Perient’s ancestors had held manorial property in Hertfordshire since 1414, but never entered Parliament.
At Gray’s Inn Perient became a client of Sir Francis Bacon*, who arranged his return for St. Albans in 1614; however, he left no trace on the records of the Addled Parliament. In the Christmas revels, like his predecessor Sir Henry Helmes*, he took the lead as ‘Prince of Purpoole’. He subsequently performed the role of a lawyer’s clerk in the Cambridge play, Ignoramus, that delighted the king but enraged the legal profession.

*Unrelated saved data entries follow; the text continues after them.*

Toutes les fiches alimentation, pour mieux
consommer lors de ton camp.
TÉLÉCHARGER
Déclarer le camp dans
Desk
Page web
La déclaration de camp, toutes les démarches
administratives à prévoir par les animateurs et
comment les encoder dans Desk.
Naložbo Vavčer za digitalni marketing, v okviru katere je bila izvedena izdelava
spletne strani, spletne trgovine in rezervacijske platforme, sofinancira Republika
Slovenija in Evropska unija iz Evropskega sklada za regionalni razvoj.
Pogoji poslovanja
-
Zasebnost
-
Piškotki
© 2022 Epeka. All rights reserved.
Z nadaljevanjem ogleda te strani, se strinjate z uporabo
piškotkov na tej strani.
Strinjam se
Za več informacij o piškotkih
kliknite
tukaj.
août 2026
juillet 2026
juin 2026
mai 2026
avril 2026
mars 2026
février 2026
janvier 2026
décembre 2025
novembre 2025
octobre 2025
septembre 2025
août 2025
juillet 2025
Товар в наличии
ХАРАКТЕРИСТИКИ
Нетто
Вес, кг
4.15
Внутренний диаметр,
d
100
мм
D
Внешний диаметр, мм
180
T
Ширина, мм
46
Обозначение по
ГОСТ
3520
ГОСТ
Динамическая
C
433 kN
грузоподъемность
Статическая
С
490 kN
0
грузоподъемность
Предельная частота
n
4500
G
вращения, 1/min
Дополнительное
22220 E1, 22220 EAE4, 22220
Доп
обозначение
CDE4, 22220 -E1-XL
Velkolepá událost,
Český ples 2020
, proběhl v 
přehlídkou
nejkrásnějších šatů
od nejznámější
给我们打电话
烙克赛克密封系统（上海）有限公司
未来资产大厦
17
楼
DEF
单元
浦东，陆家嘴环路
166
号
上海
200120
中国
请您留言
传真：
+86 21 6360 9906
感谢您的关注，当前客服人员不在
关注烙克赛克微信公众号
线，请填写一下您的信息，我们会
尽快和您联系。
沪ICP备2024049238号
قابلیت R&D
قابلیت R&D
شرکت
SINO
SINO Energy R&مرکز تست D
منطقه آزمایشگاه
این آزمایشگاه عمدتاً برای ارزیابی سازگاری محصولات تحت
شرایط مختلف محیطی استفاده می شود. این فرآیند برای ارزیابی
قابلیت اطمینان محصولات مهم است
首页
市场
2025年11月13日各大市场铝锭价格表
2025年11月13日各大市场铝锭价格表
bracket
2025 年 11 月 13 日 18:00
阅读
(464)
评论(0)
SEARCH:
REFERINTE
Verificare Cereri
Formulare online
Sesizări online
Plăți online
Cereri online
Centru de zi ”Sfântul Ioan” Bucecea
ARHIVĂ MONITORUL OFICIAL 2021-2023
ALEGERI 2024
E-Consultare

Bacon’s protection was clearly of service to Perient when his wife and her siblings were involved in a Chancery suit with their father’s executor, Grimsditch. He was able to gain admission to Bacon’s chamber with an order drafted by the deputy registrar, ‘and then brought it out ... interlined with the lord keeper’s own hand’. A present of game to his patron may not have been unconnected, and he was also known, like Helmes, for his willingness to carry others’ bribes to Bacon.
In 1629 a cursitor in Chancery obtained a warrant for Perient’s arrest, by which time he was living in Acton, Middlesex. The following year Perient himself brought an action in Chancery against Mennes, whose financial incompetence was well attested in later years by Samuel Pepys†; however, the outcome of the case is unknown.